EXERCISE INSTRUCTIONS
Repeat verbatim, and only, the lines of the data below, beginning at the line that contains "Новокузнецк Амурск Муром" and stopping after the line that contains "Каменск-Уральский Стрежевой Южно-Сахалинск".

#### TASK INPUTS

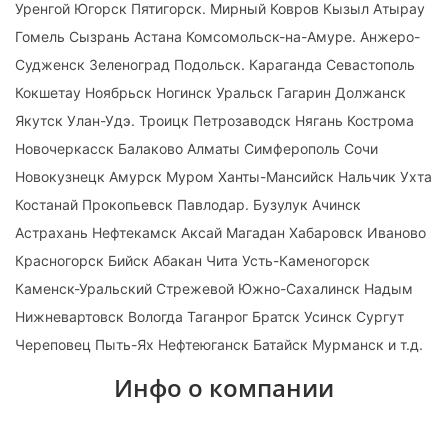
Уренгой Югорск Пятигорск. Мирный Ковров Кызыл Атырау
Гомель Сызрань Астана Комсомольск-на-Амуре. Анжеро-
Судженск Зеленоград Подольск. Караганда Севастополь
Кокшетау Ноябрьск Ногинск Уральск Гагарин Должанск
Якутск Улан-Удэ. Троицк Петрозаводск Нягань Кострома
Новочеркасск Балаково Алматы Симферополь Сочи
Новокузнецк Амурск Муром Ханты-Мансийск Нальчик Ухта
Костанай Прокопьевск Павлодар. Бузулук Ачинск
Астрахань Нефтекамск Аксай Магадан Хабаровск Иваново
Красногорск Бийск Абакан Чита Усть-Каменогорск
Каменск-Уральский Стрежевой Южно-Сахалинск Надым
Нижневартовск Вологда Таганрог Братск Усинск Сургут
Череповец Пыть-Ях Нефтеюганск Батайск Мурманск и т.д.
Инфо о компании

########

SOLUTION FOR THIS PROBLEM
Новокузнецк Амурск Муром Ханты-Мансийск Нальчик Ухта
Костанай Прокопьевск Павлодар. Бузулук Ачинск
Астрахань Нефтекамск Аксай Магадан Хабаровск Иваново
Красногорск Бийск Абакан Чита Усть-Каменогорск
Каменск-Уральский Стрежевой Южно-Сахалинск Надым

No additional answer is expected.